Chronique

Orchestre National de Jazz Olivier Benoit

Europa Oslo

Jean Dousteyssier (cl, bcl), Alexandra Grimal (ts, ss), Hugues Mayot (as), Fidel Fourneyron (tb), Fabrice Martinez (tp, flh), Théo Ceccaldi (vln), Sophie Agnel (p), Paul Brousseau (cla), Maria-Laura Baccarini (voc), Sylvain Daniel (b), Eric Echampard (dms)

Label / Distribution : ONJAZZ Records

Oslo, Terminus ! C’est ainsi que se clôt le voyage avec l’Orchestre National de Jazz d’Olivier Benoit. Europa Oslo sera, c’est certain, la dernière halte et déjà la lumière se voile de nostalgie et de fables. On arguera que c’est inhérent à la culture nordique, qui sait si bien réchauffer la pénombre des nuits interminables. C’est vrai qu’il y a dans l’ensemble de ce quatrième volet une douceur et une sensualité exacerbée, que l’on découvre dans la délicate introduction de « Sense That You Breathe ». Entre le violon de Théo Ceccaldi et la clarinette de Jean Dousteyssier, c’est un canevas douillet sur lequel vient se poser Maria Laura Baccarini, la chanteuse invitée pour évoquer la capitale norvégienne. On pourrait songer que l’Italienne est le trait d’union avec Europa Rome. Il n’en est rien, son approche est très scandinave, à la fois distanciée et sucrée, brûlante et sage. Elle incarne l’âme de la cité, urbanité à taille humaine, bordée de nature et pourtant en perpétuelle transformation.

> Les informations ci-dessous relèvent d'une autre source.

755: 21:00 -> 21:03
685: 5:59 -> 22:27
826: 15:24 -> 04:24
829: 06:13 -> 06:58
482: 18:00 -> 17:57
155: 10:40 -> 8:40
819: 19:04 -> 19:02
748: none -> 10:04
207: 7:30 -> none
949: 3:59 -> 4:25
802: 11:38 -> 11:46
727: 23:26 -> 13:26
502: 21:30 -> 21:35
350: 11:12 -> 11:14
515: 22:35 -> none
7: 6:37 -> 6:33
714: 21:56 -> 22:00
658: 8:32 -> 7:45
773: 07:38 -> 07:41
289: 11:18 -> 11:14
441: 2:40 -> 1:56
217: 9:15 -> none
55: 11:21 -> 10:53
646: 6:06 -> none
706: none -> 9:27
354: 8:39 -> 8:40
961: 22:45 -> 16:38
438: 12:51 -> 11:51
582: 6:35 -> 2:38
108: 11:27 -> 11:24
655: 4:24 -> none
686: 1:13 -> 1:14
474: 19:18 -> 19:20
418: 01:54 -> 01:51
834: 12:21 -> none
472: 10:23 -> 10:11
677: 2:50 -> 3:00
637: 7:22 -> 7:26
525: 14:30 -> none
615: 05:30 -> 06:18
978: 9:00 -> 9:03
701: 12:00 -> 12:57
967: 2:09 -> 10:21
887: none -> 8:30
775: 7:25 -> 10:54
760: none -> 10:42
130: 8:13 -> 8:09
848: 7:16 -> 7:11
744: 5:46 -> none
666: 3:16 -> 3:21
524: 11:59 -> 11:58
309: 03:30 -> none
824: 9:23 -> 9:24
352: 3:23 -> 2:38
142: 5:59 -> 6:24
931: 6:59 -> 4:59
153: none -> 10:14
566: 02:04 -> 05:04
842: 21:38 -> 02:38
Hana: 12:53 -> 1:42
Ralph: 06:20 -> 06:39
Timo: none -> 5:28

Donc, dans ce tour d’Europe des métropoles multiculturelles, c’est Oslo qui donne de la voix. Ce n’est pas le cri de Fidel Fourneyron (« An Immoveable Feast »), ce sont les textes du poète et dramaturge Hans Peter Blatt qui agrègent des phonèmes à l’essence de la ville. Dans ce sommet de l’album qu’est « Intimacy », le piano préparé de Sophie Agnel, plus central que jamais, ourle le chant de Baccarini. La chanteuse prend plaisir à emmener l’orchestre dans des registres pop, tout sauf clinquants. Plutôt doux et frais tel de la neige. Des flocons ouvragés, érodés, découpés à l’instar des fjords. Oslo est une merveille de chaussées droites et amples parfaitement éclairées. Lorsque la guitare se mêle à la basse grasseyante de Sylvain Daniel, on retrouve l’alliance que Benoit avait pu nouer avec la chanteuse sur des disques comme Furrow, où l’on entendait aussi Eric Echampard. Le batteur réalise ici un travail remarquable de césure entre les deux entités urbaines. Le maître d’œuvre d’un ONJ bâtisseur.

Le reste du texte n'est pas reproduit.